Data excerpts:
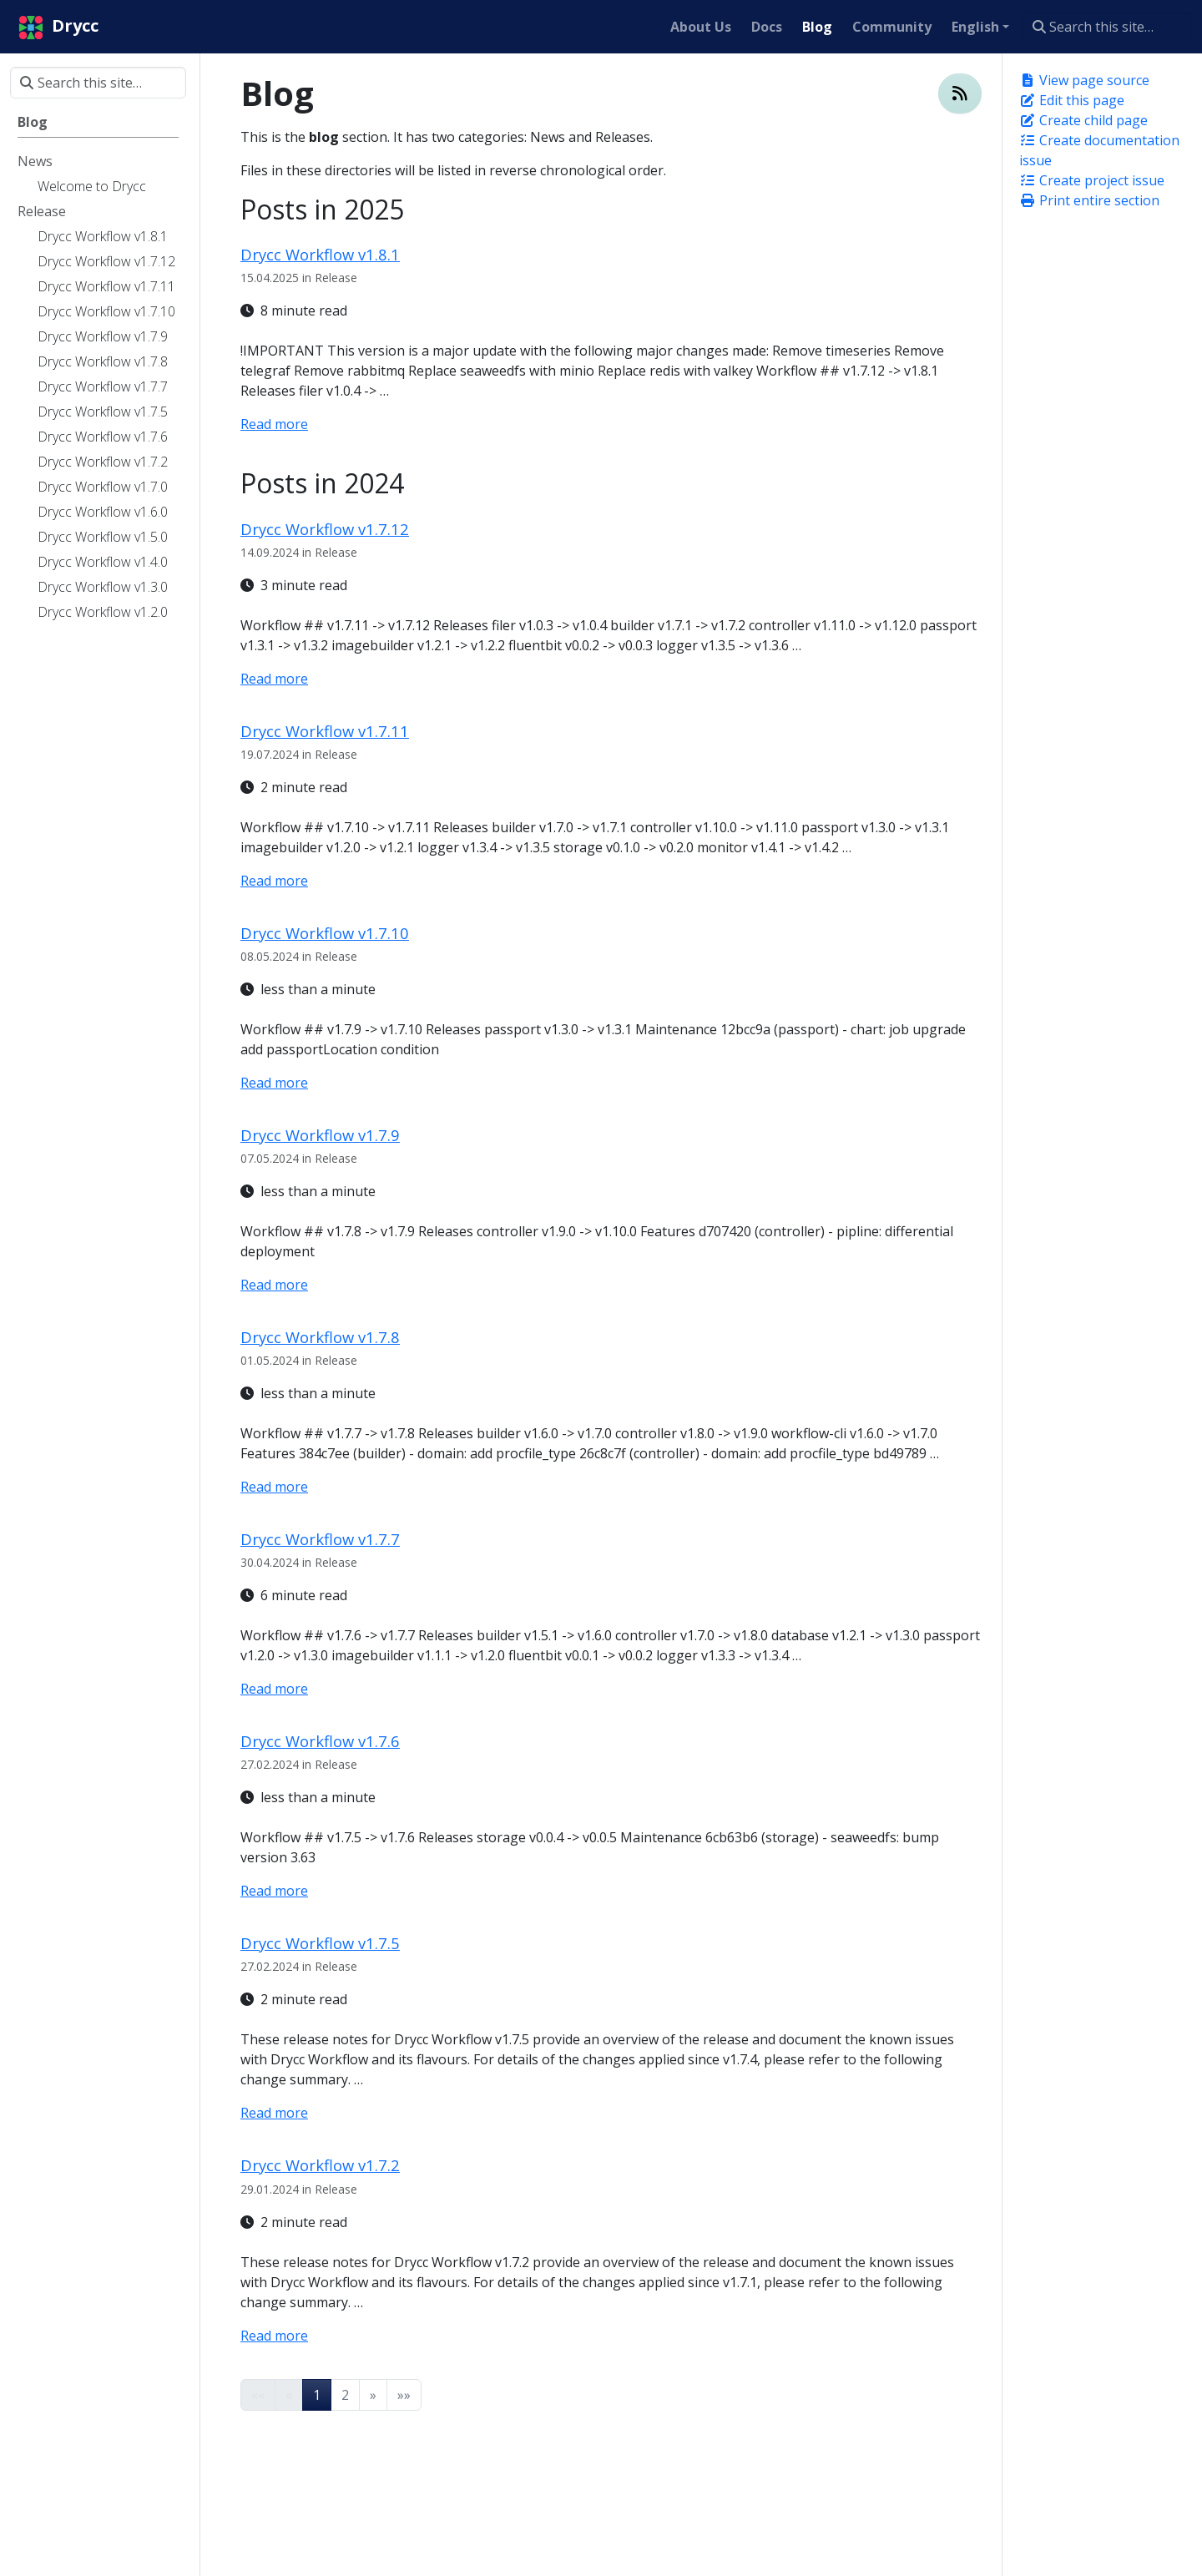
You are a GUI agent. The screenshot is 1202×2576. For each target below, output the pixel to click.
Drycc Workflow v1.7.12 (324, 528)
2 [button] (345, 2395)
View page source (1084, 80)
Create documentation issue (1099, 150)
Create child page (1083, 120)
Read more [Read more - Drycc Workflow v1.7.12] (274, 678)
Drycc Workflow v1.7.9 (320, 1134)
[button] (373, 2395)
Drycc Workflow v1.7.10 (324, 932)
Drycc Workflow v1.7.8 (320, 1336)
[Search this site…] (1107, 27)
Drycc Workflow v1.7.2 (320, 2164)
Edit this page (1071, 100)
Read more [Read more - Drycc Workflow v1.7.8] (274, 1486)
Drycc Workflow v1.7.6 (320, 1740)
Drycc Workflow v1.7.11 (324, 730)
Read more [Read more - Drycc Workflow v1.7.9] (274, 1284)
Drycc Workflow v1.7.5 (320, 1942)
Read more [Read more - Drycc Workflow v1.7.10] (274, 1082)
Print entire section (1089, 200)
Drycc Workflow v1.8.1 (320, 254)
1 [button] (317, 2395)
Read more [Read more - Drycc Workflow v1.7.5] (274, 2113)
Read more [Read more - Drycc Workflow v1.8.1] (274, 424)
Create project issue (1091, 180)
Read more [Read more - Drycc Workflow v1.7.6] (274, 1890)
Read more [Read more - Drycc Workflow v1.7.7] (274, 1688)
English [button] (975, 27)
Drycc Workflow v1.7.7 (320, 1538)
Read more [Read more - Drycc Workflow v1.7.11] (274, 880)
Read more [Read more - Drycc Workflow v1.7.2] (274, 2335)
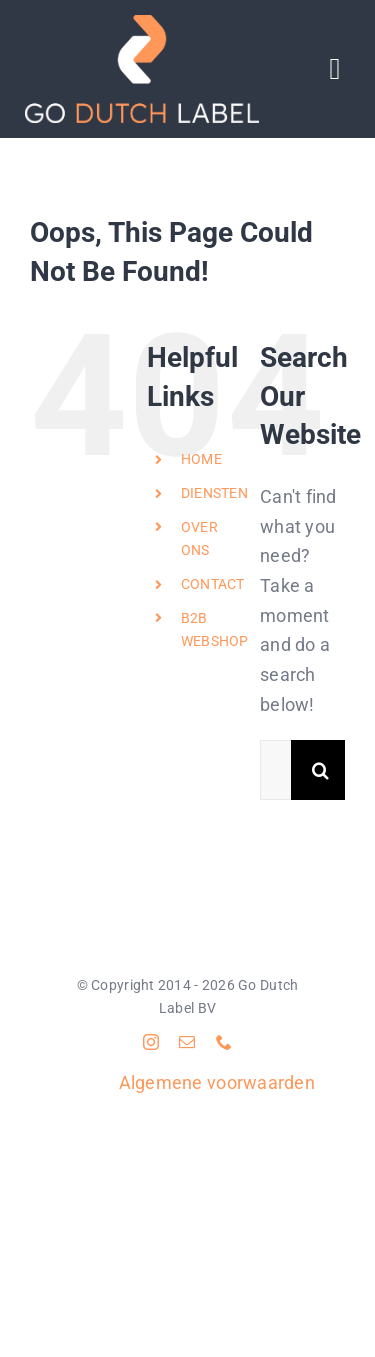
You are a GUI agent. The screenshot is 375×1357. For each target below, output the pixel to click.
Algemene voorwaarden (217, 1082)
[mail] (187, 1042)
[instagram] (151, 1042)
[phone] (224, 1042)
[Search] (321, 770)
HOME (201, 459)
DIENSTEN (214, 493)
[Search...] (275, 770)
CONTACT (213, 584)
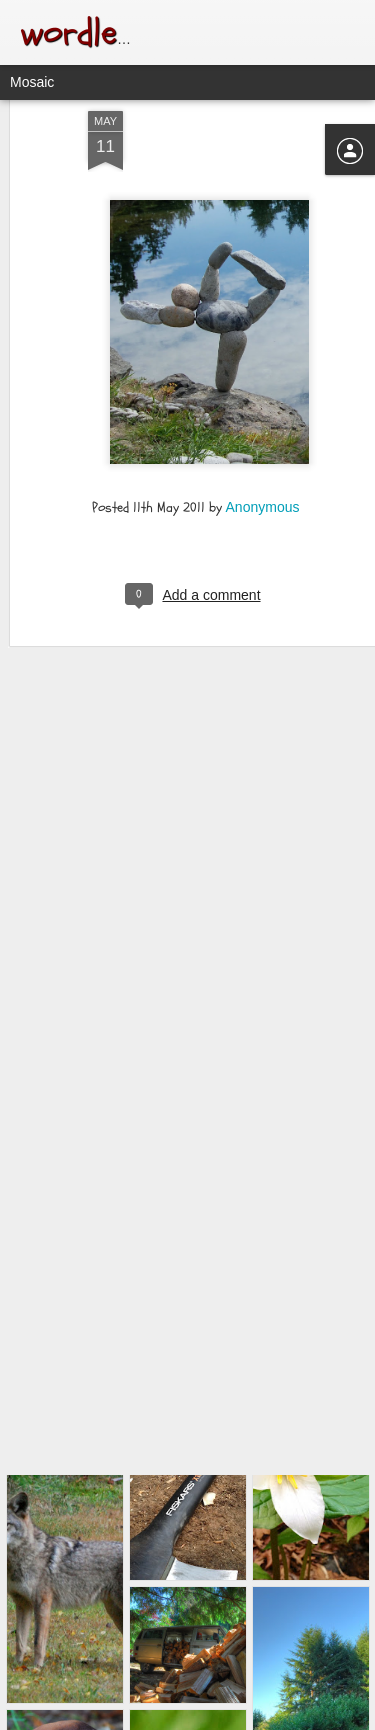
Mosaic (32, 82)
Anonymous (263, 467)
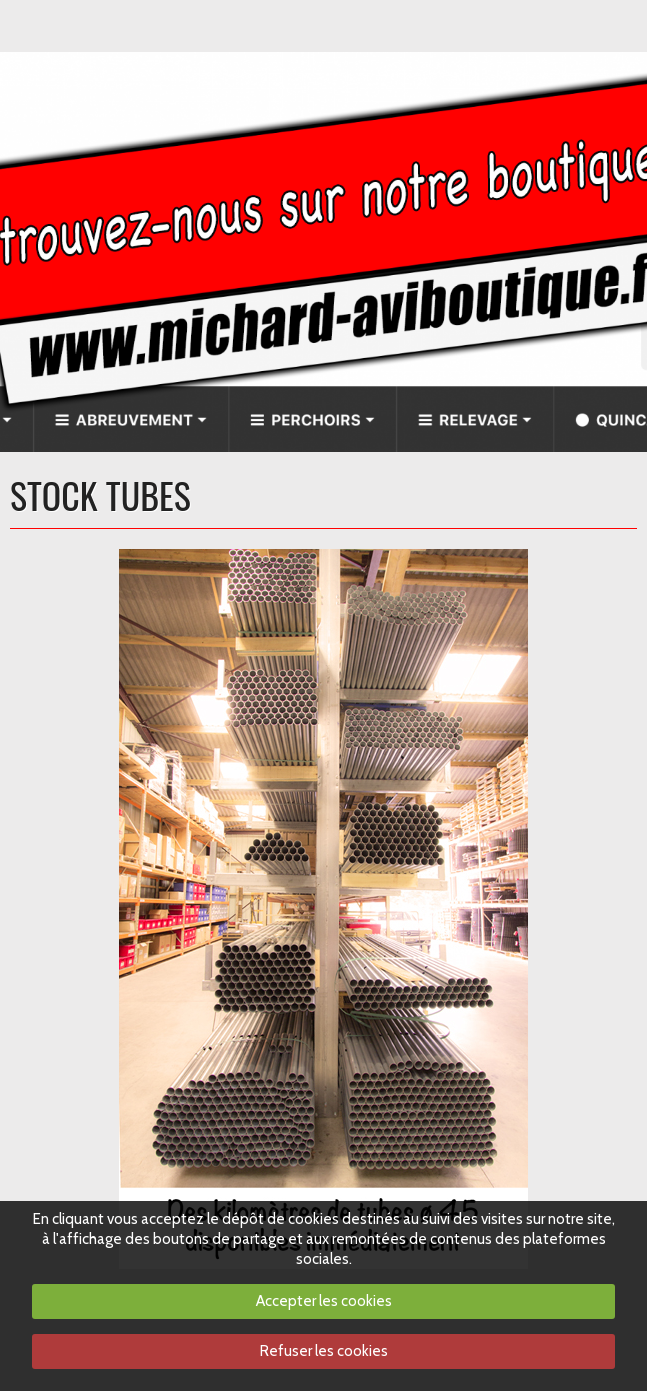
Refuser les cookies (324, 1351)
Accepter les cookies (324, 1301)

TO DO: An exact copy is needed of every line from the one holding "Read more [Read more - Drycc Workflow v1.7.5]" to the end of the entries above, both ends kept and each picture dropped.

ANSWER TO THIS TASK:
Read more [Read more - Drycc Workflow v1.7.5] (274, 2113)
Read more [Read more - Drycc Workflow v1.8.1] (274, 424)
Create project issue (1091, 180)
Read more [Read more - Drycc Workflow v1.7.6] (274, 1890)
Read more [Read more - Drycc Workflow v1.7.7] (274, 1688)
English [button] (975, 27)
Drycc Workflow v1.7.7 (320, 1538)
Read more [Read more - Drycc Workflow v1.7.11] (274, 880)
Read more [Read more - Drycc Workflow v1.7.2] (274, 2335)
You are a GUI agent. The screenshot is 375×1357. For each target below, output the pixel to click.
Algemene voorwaarden (217, 1082)
[mail] (187, 1042)
[instagram] (151, 1042)
[phone] (224, 1042)
[Search] (321, 770)
HOME (201, 459)
DIENSTEN (214, 493)
[Search...] (275, 770)
CONTACT (213, 584)
Mosaic (32, 82)
Anonymous (263, 467)
Refuser les cookies (324, 1351)
Accepter les cookies (324, 1301)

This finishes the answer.